# Southern Missouri Bug Hunt



## cheetah13mo (Jan 9, 2020)

It’s been a while but I wanna get another get together this spring to find some critters. Is @Brian S still around? If anyone is interested, I don’t have details yet but it’s all in the works. Shooting for late April or May. Hit me up.


----------



## Poonjab (Jan 9, 2020)

What kind of bugs you looking for out of curiosity? I’m not native to your state


----------



## cheetah13mo (Jan 9, 2020)

Poonjab said:


> What kind of bugs you looking for out of curiosity? I’m not native to your state


I’m going to look for anything the area offers. I live here so, A hentzi for days. C. Vittatus. Centipedes, millipedes, numerous snakes and lizards. It’s all pretty generic but you can find all of it in this one area.


----------



## chrispy (Jan 24, 2020)

cheetah13mo said:


> It’s been a while but I wanna get another get together this spring to find some critters. Is @Brian S still around? If anyone is interested, I don’t have details yet but it’s all in the works. Shooting for late April or May. Hit me up.

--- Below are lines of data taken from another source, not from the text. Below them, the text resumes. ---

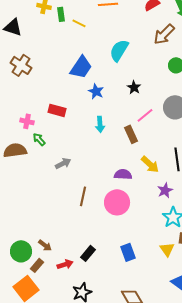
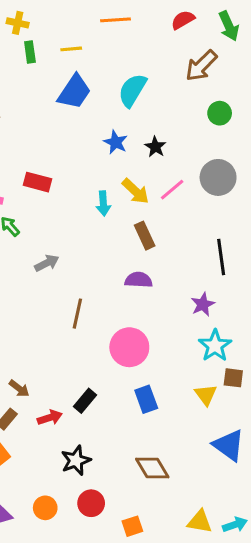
green rectangle: (61, 14) -> (30, 52), moved
yellow line: (79, 23) -> (71, 49), turned -32
blue trapezoid: (81, 67) -> (74, 92), moved
blue star: (96, 91) -> (116, 142), moved
brown rectangle: (131, 134) -> (145, 236), moved
yellow arrow: (150, 164) -> (135, 191), moved
pink circle: (117, 202) -> (129, 347), moved

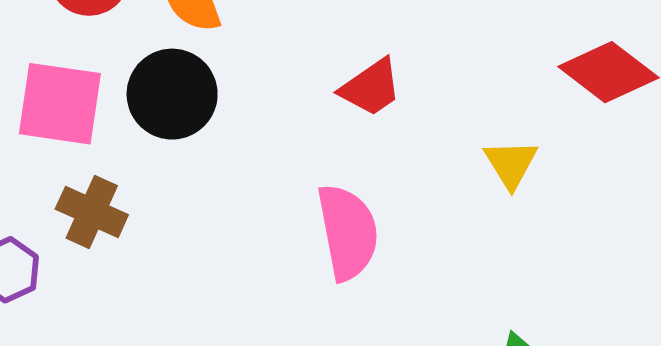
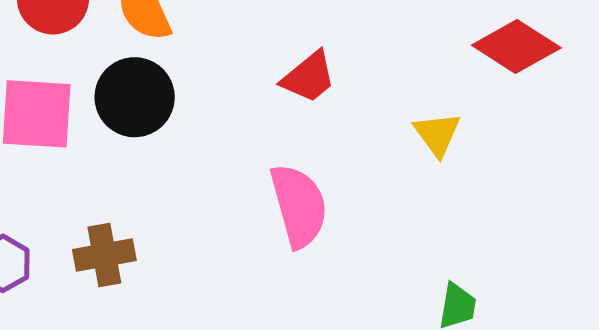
brown cross: (92, 212) -> (104, 255), moved, turned -30

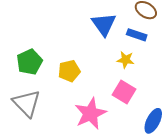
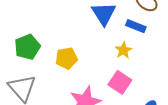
yellow star: (126, 60) -> (123, 50), turned 30

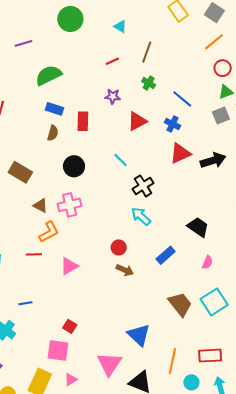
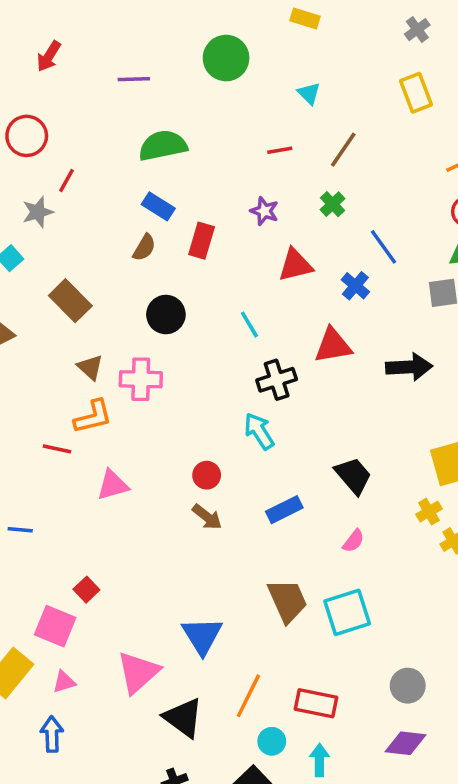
red triangle: (180, 153) -> (333, 345), moved

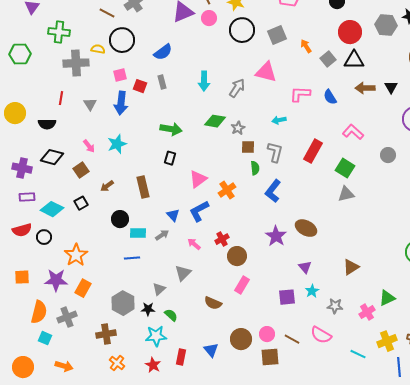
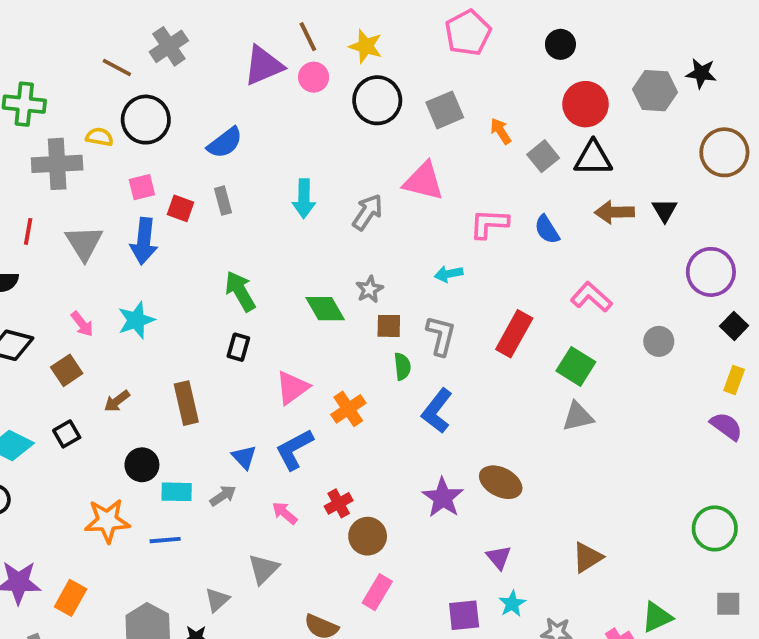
gray triangle: (90, 104) -> (84, 243), size x1.5
green diamond: (215, 121) -> (325, 309), moved, turned 50
green arrow: (171, 129) -> (240, 291), turned -130
orange star: (76, 255) -> (107, 521), moved, turned 30

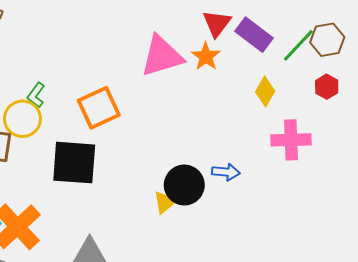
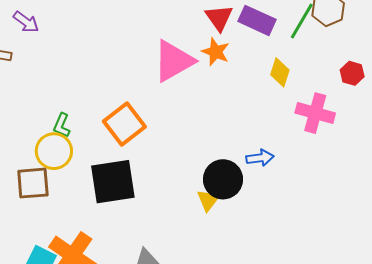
red hexagon: (327, 87) -> (352, 73), moved
pink cross: (291, 140) -> (315, 113), turned 30

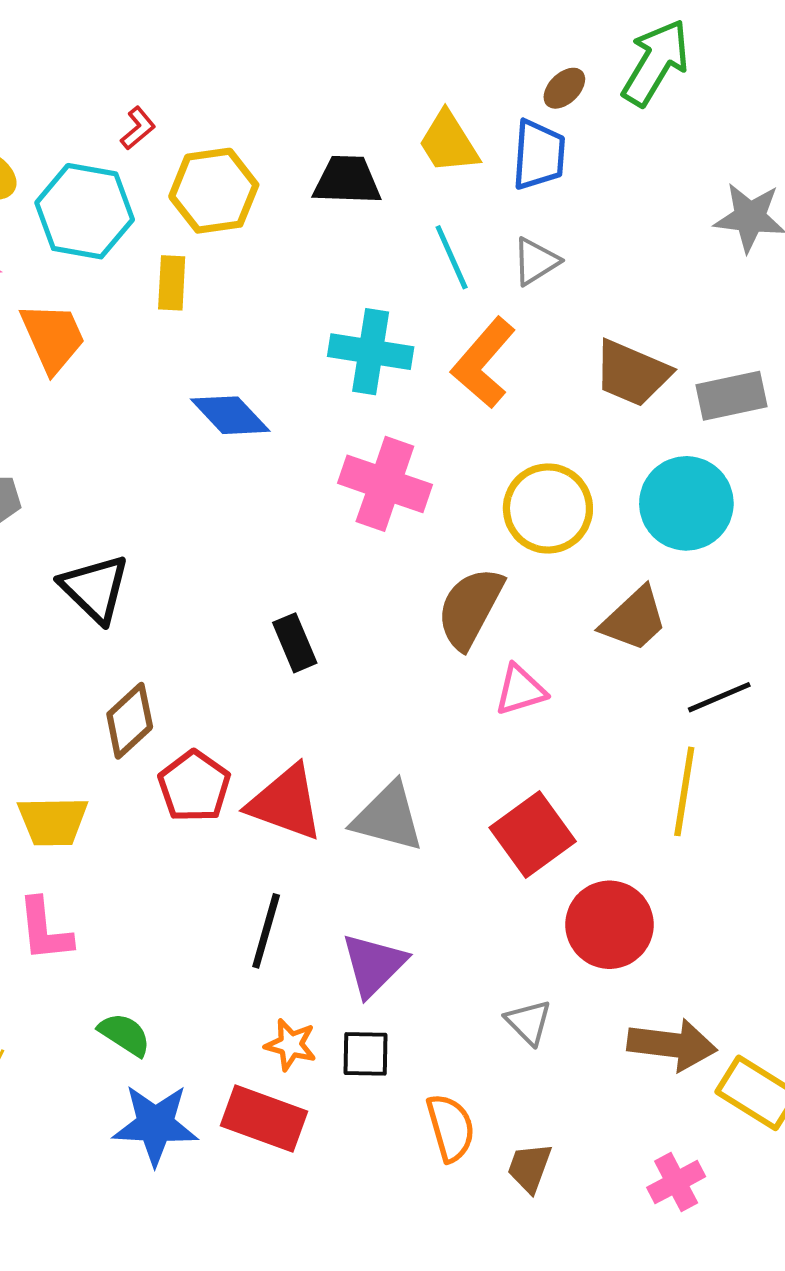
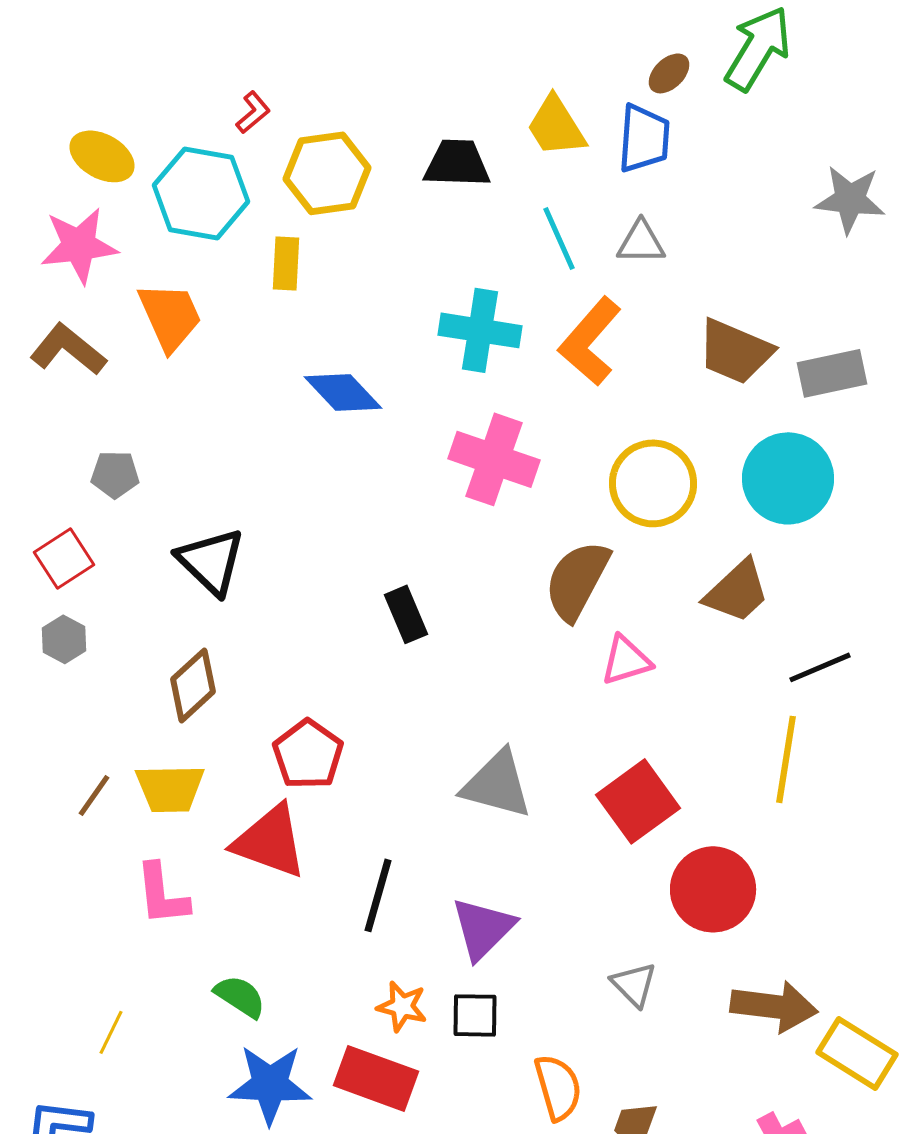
gray triangle: (536, 261) -> (641, 242), turned 32
brown diamond: (130, 721) -> (193, 685), moved
red triangle: (286, 803) -> (270, 841), moved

Im down.  I haven’t been on here in ages and specifically logged in to look up info on where we went in Missouri, so we can plan a another trip. I lived in Cali for bug hunt iv , now I’m in southern Illinois, lots closer


----------



## cheetah13mo (Jan 25, 2020)

Sweet!! I’ll message you some details soon. It’s not set in stone yet but we’re looking at the first weekend in May.


----------



## chrispy (Jan 25, 2020)

Sounds Gouda , I think that weekend is open for me , I’ll check the kids schedules


----------



## Pyrelitha (Feb 25, 2020)

where might you be hunting? Like the specific area, I like in Illinois so it might be a good hunting spot to travel to one day, I love finding wild Ts


----------



## cheetah13mo (Feb 25, 2020)

Pyrelitha said:


> where might you be hunting? Like the specific area, I like in Illinois so it might be a good hunting spot to travel to one day, I love finding wild Ts


Yeah. It’ll be at the Caney Mountain wildlife thingy. Lol it’s basically in the middle but only about 20 minutes from the Arkansas line. Message me if you’d like more details.


----------



## Tortuga (May 20, 2020)

dang it, just saw this thread...story of my life lol, bad timing.  I'm always game for a bug hunt.  Next time you go @cheetah13mo hit me up, I live in Waldo.

Reactions: Thanks 1


----------